Le programme de subventions aux carburants au Sénégal est devenu un point de tension budgétaire, les analystes avertissant que des dépenses continues pourraient pousser le pays vers une dette insoutenable. Le gouvernement a maintenu les subventions pour protéger les consommateurs des hausses des prix mondiaux de l'énergie, mais le coût a explosé, pesant sur les finances publiques.
Selon le Fonds monétaire international (FMI), la dette publique du Sénégal a atteint 73 % du PIB en 2023, et les subventions aux carburants représentaient près de 1,5 % du PIB en 2022. Le FMI a exhorté le gouvernement à supprimer progressivement les subventions et à cibler les dépenses sociales à la place.
Le président Bassirou Diomaye Faye, élu en mars 2024, s'est engagé à revoir la politique énergétique. Son administration doit trouver un équilibre délicat : réduire les subventions pourrait déclencher des troubles publics, mais les maintenir risque l'instabilité budgétaire et évince les investissements dans la santé et l'éducation.
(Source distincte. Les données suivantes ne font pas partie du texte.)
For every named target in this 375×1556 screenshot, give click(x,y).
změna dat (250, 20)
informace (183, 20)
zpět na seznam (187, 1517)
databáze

Les experts économiques soutiennent que les subventions profitent de manière disproportionnée aux citoyens les plus riches qui possèdent des véhicules, tandis que les plus pauvres dépendent des transports publics. Un programme de transferts monétaires ciblés pourrait être plus efficace et moins coûteux, disent-ils.
En août 2026, aucune réforme majeure n'a été adoptée, et le gouvernement continue d'emprunter pour financer les subventions. La consultation au titre de l'article IV du FMI en 2025 a réitéré la nécessité d'un assainissement budgétaire, mais les pressions politiques restent fortes.